Champagne has the taste of an apple peeled with a steel knife. ~ Aldous Huxley
A sparkling wine or champagne provides the crispness and effervescence that can cut through complex flavors and scrub the palate — or at least that's Hank Zona's interpretation of Huxley's beautiful analogy.
Zona, who runs Swirl Wine Events, wants to school you on champagnes and sparking wines — his favorite wines, he says — in time for you to make an educated decision for bringing in the New Year with the perfect bubbly. To that end, Zona recently devoted an entire episode of his show The Grapes Unwrapped to sparkling wines. The Grapes Unwrapped is broadcast on SOMAtv and is available anytime on YouTube — but, in this instance, is also attached here on Patch.
We recommend you watch the episode, enjoying Zona's insightful commentary and incredible knowledge all delivered in the beautiful space at l'Entrepot in Maplewood.
But if you don't have time to watch in full, here's our recap:
56% of Americans say they don't know what constitutes a good champagne or sparkling wine.
First, they need to understand sparkling wine vis-a-vis champagne: While all champagne is sparkling wine, not all sparkling wine is champagne.
Champagne represents only about 10% of sparkling wine production. Only sparkling wines grown in the Champagne region of France — and utilizing the methode champenoise — can call be called champagne by law.
Prosecco — and Italian sparkling wine made under a less labor-intensive method — is actually the fastest growing segment of the sparkling wine market, and it presents a good value, says Zona.
Zona also likes cavas — Spanish sparkling wines. They use the same method as champagne, but, since labor is cheaper in Spain and the cost of producing sparkling wine is cheaper, they also present a great value.
Some American-made sparkling wines such as Schramsberg or Gruet are also very satisfying and affordable. Gruet, in fact, is made in New Mexico by a champagne-producing family that wanted to replicate the taste on American soil.
While you're out shopping for a champagne, here's some terminology to help you out: Brut, demi sec and doux refer to the sweetness of the sparkling wine with brut being the driest and doux the sweetest.
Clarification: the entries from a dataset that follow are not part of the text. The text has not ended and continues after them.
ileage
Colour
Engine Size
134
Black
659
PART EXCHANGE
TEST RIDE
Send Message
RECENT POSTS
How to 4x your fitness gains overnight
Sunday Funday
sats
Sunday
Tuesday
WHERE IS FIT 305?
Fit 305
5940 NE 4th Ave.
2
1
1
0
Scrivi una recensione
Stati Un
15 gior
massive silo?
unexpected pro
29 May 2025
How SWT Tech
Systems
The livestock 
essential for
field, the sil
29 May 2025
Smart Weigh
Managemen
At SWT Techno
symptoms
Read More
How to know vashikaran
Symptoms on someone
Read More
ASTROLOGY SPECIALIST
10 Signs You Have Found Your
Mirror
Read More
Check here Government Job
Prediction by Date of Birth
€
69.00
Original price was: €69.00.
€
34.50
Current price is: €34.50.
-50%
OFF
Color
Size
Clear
Also, while most sparkling wines are white or rosé, there are some satifisfying reds, like the sparking Shiraz of Australia of the Italian Lambrusco. Zona says these are great for drinking with sturdier, heartier meals, but he sees the reds as more of a wine pairing than a sparkling wine pairing.
Zona says he drinks champagne or sparkling wine (whites and rosés) with anything that you would normally drink beer with — pizza, burgers, Asian food — since the effervescence has a clean, refreshing effect.
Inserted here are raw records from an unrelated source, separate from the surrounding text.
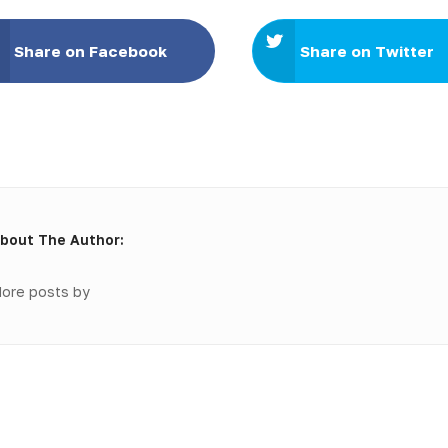
Share on Facebook
Share on Twitter
bout The Author:
ore posts by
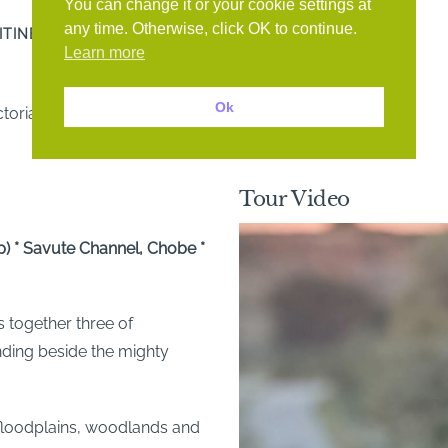
You can change it or your cookie settings at
any time. Otherwise, click OK to continue.
ITINERARY
GALLERY
ACCOMMODATION
Learn more
Ok
toria Falls
Tour Video
 * Savute Channel, Chobe *
s together three of
nding beside the mighty
loodplains, woodlands and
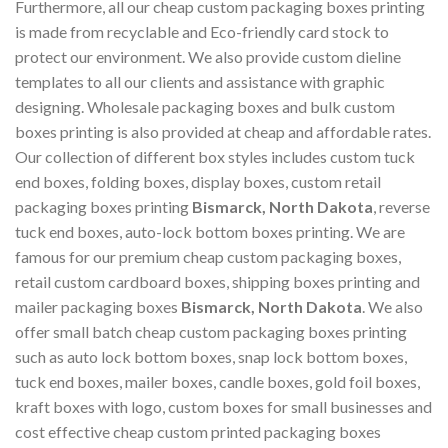
Furthermore, all our cheap custom packaging boxes printing
is made from recyclable and Eco-friendly card stock to
protect our environment. We also provide custom dieline
templates to all our clients and assistance with graphic
designing. Wholesale packaging boxes and bulk custom
boxes printing is also provided at cheap and affordable rates.
Our collection of different box styles includes custom tuck
end boxes, folding boxes, display boxes, custom retail
packaging boxes printing
Bismarck, North Dakota
, reverse
tuck end boxes, auto-lock bottom boxes printing. We are
famous for our premium cheap custom packaging boxes,
retail custom cardboard boxes, shipping boxes printing and
mailer packaging boxes
Bismarck, North Dakota
. We also
offer small batch cheap custom packaging boxes printing
such as auto lock bottom boxes, snap lock bottom boxes,
tuck end boxes, mailer boxes, candle boxes, gold foil boxes,
kraft boxes with logo, custom boxes for small businesses and
cost effective cheap custom printed packaging boxes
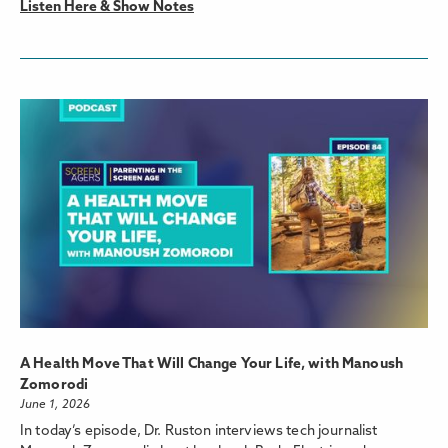
Listen Here & Show Notes
A Health Move That Will Change Your Life, with Manoush
Zomorodi
June 1, 2026
In today’s episode, Dr. Ruston interviews tech journalist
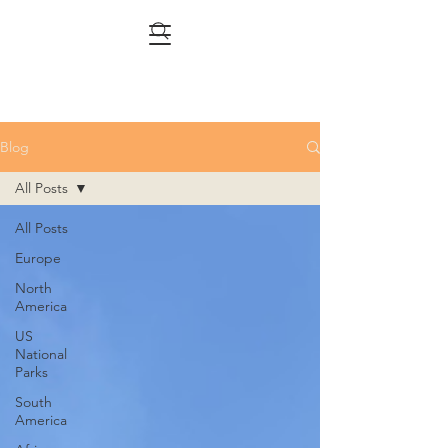
Blog
All Posts
All Posts
Europe
North
America
US
National
Parks
South
America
If you're having birthday cake, cookies or sweets, Zona recommends the Gruet demi sec. With pancakes (for New Year's Day, of course!), Zona says try a sparkling rosé from Austria called Durnberg.
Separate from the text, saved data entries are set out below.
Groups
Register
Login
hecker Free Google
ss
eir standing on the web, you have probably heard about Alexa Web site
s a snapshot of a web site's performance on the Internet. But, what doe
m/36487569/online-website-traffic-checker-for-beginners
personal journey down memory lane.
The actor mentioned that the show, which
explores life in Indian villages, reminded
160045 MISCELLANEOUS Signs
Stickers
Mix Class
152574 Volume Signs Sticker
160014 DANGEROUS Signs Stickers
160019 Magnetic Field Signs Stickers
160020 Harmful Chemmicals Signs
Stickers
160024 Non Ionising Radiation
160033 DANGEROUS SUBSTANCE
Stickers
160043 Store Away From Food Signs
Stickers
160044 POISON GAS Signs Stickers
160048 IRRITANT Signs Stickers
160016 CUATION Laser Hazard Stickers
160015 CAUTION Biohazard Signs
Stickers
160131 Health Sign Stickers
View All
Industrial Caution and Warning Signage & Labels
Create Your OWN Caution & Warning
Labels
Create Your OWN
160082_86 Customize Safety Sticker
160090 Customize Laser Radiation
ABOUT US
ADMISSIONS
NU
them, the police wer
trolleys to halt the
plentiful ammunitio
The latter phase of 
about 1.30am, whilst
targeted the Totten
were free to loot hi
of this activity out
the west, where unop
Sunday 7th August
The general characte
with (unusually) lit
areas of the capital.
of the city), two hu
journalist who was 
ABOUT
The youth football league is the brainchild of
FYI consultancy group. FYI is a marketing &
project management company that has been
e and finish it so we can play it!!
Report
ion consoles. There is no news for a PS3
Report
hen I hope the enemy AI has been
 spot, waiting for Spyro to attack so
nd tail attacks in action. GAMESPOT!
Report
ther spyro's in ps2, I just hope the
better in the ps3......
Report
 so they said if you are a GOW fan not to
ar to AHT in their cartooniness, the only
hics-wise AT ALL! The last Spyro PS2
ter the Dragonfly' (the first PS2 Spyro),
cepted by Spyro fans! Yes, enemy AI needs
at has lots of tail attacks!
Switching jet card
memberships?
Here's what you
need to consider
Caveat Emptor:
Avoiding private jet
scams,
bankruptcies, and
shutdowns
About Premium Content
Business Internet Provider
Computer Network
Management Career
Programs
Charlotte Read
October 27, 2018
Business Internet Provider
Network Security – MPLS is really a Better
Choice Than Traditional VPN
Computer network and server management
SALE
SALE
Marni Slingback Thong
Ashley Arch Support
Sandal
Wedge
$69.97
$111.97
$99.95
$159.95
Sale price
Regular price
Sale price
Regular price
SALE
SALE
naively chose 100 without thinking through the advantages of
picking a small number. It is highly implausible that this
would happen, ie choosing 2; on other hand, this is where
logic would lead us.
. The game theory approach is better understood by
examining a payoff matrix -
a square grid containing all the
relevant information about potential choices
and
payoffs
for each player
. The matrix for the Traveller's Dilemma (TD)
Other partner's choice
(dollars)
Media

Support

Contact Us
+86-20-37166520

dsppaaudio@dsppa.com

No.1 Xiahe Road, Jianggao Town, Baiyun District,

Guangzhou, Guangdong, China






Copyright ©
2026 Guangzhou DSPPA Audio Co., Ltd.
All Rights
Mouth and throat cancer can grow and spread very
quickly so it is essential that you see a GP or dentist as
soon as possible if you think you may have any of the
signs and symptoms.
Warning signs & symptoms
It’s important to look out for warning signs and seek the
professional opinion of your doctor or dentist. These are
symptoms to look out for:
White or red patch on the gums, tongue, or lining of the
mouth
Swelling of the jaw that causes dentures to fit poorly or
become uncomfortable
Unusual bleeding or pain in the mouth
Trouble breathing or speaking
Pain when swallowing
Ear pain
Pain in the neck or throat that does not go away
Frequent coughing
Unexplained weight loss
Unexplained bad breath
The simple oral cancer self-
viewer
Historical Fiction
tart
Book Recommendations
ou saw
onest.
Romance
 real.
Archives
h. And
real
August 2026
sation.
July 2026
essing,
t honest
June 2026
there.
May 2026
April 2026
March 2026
While there is much more information in the episode, we know you need to get shopping, so here are Zona's picks for sparkling wine:
- Castellar Cava
- Gloria Ferrer
- Roederer Estate
- Lucien Albrecht Cremant d'Alsace
- Opera 02 Lambrusco
- Mirabelle by Schramsberg
- Iron Horse
Some Favorites (who's treating?):
We'll end with another quote cited by Zona in the episode:
I drink champagne when I'm happy and when I'm sad. Sometimes I drink it when I'm alone. When I have company I consider it obligatory. I trifle with it if I'm not hungry and drink it when I am. Otherwise I never touch it - unless I'm thirsty. ~ Madame Lilly Bollinger
Where to shop?
Local purveyors include the Village Wine Shop, Maplewood Liquors, Springfield Liquors, and Kasper's Wines & Liquors in Maplewood; The Wine Shop and Dave's Liquors in Millburn; the Wine Library on Millburn Avenue in Springfield; and University Wines & Spirits, Town Hall Delicatessen and A & D Deli & Liquors in South Orange. Amanti Vino, Magnolia's Wines & Spirits, Merit Fine Wines & Liquor and The Romany Liquor Shop in Montclair.